- ABOUT THIS EXERCISE -
Everything from the line containing "estatuto de los" to the last line of the listing below, inclusive, is what you should output, exactly as it appears.

- ENTRIES SUPPLIED -
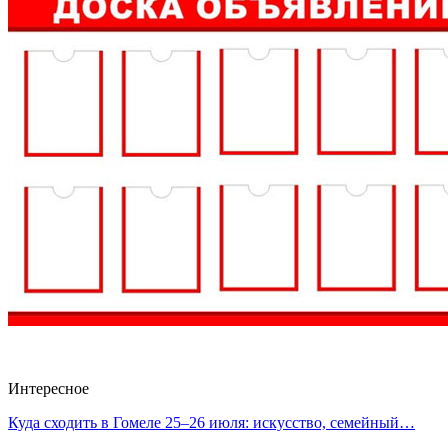
Интересное
Куда сходить в Гомеле 25–26 июля: искусство, семейный…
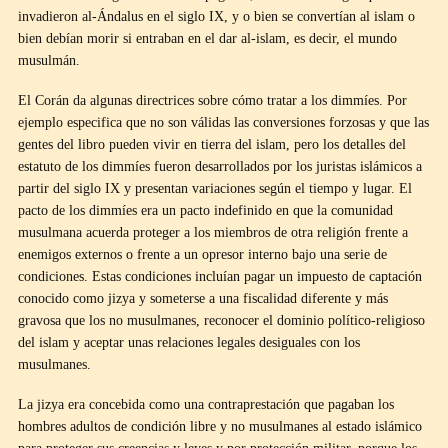
invadieron al-Ándalus en el siglo IX, y o bien se convertían al islam o
bien debían morir si entraban en el dar al-islam, es decir, el mundo
musulmán.
El Corán da algunas directrices sobre cómo tratar a los dimmíes. Por
ejemplo especifica que no son válidas las conversiones forzosas y que las
gentes del libro pueden vivir en tierra del islam, pero los detalles del
estatuto de los dimmíes fueron desarrollados por los juristas islámicos a
partir del siglo IX y presentan variaciones según el tiempo y lugar. El
pacto de los dimmíes era un pacto indefinido en que la comunidad
musulmana acuerda proteger a los miembros de otra religión frente a
enemigos externos o frente a un opresor interno bajo una serie de
condiciones. Estas condiciones incluían pagar un impuesto de captación
conocido como jizya y someterse a una fiscalidad diferente y más
gravosa que los no musulmanes, reconocer el dominio político-religioso
del islam y aceptar unas relaciones legales desiguales con los
musulmanes.
La jizya era concebida como una contraprestación que pagaban los
hombres adultos de condición libre y no musulmanes al estado islámico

- RESULT OF THE TASK -
estatuto de los dimmíes fueron desarrollados por los juristas islámicos a
partir del siglo IX y presentan variaciones según el tiempo y lugar. El
pacto de los dimmíes era un pacto indefinido en que la comunidad
musulmana acuerda proteger a los miembros de otra religión frente a
enemigos externos o frente a un opresor interno bajo una serie de
condiciones. Estas condiciones incluían pagar un impuesto de captación
conocido como jizya y someterse a una fiscalidad diferente y más
gravosa que los no musulmanes, reconocer el dominio político-religioso
del islam y aceptar unas relaciones legales desiguales con los
musulmanes.
La jizya era concebida como una contraprestación que pagaban los
hombres adultos de condición libre y no musulmanes al estado islámico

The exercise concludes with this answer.